The Starting Point
When I joined AudienceView in August 2018, the support operation had no formal training programme. New agents were onboarded through tribal knowledge — shadowing senior team members, reading whatever documentation existed, learning by doing. No structured curriculum, no assessment, no formal definition of what capable looked like at any level of the role.
The consequences: inconsistent onboarding, significant variation in agent quality, no career path for retention, and no promotion framework. When the Vendini acquisition arrived in 2019, the integration team needed a training framework that could absorb a second organisation — which we were able to provide because we’d already built one.
"There’s no such thing as tribal knowledge that scales. When your operation doubles through a merger, whatever lives only in people’s heads disappears."
The Curriculum Design
AudienceView University was structured into three certification levels, each with defined content, assessment criteria, and progression requirements.
The Knowledge Base Connection
AudienceView University and the customer-facing knowledge base were built as connected systems. Every L3 certification required a minimum number of knowledge base articles authored or reviewed. As agents progressed, the KB grew. As the KB grew, new agents had better self-study material. The curriculum and KB reinforced each other.
During the Vendini merger: New team members went through the L1 curriculum on an accelerated track. The knowledge base gave them reference material from day one. The integration didn’t create a training gap because the infrastructure to address one already existed.
Programme Outcomes
What We Learned
Define “capable” before you build it. The most valuable step was defining what L1, L2, and L3 actually meant in specific, observable behaviours — not aspirational terms.

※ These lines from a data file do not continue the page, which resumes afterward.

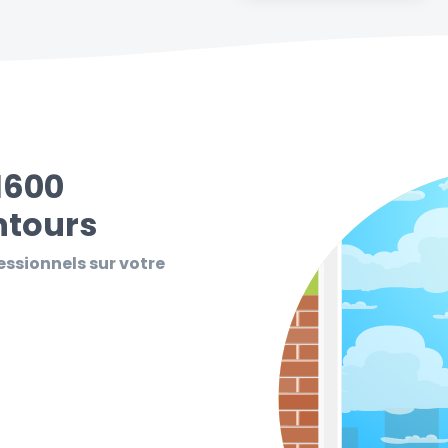
1600
ntours
essionnels sur votre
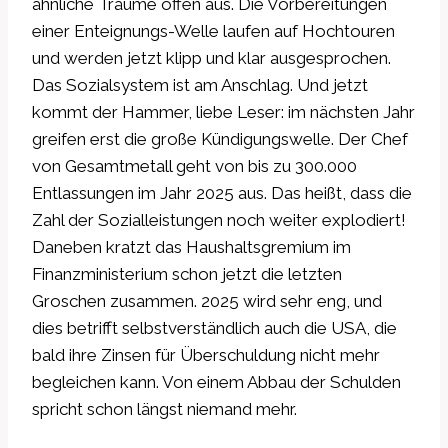
ähnliche Träume offen aus. Die Vorbereitungen
einer Enteignungs-Welle laufen auf Hochtouren
und werden jetzt klipp und klar ausgesprochen.
Das Sozialsystem ist am Anschlag. Und jetzt
kommt der Hammer, liebe Leser: im nächsten Jahr
greifen erst die große Kündigungswelle. Der Chef
von Gesamtmetall geht von bis zu 300.000
Entlassungen im Jahr 2025 aus. Das heißt, dass die
Zahl der Sozialleistungen noch weiter explodiert!
Daneben kratzt das Haushaltsgremium im
Finanzministerium schon jetzt die letzten
Groschen zusammen. 2025 wird sehr eng, und
dies betrifft selbstverständlich auch die USA, die
bald ihre Zinsen für Überschuldung nicht mehr
begleichen kann. Von einem Abbau der Schulden
spricht schon längst niemand mehr.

Career paths retain people. Before AudienceView University, there was no visible path. After, there was. The conversation changed from “when will I get promoted?” to “I need three more KB articles for my L3 assessment.”
Build it before you need it at scale. We built the framework in a stable period and used it under M&A pressure. Organisations that struggle with integration training are building the framework and executing the integration at the same time.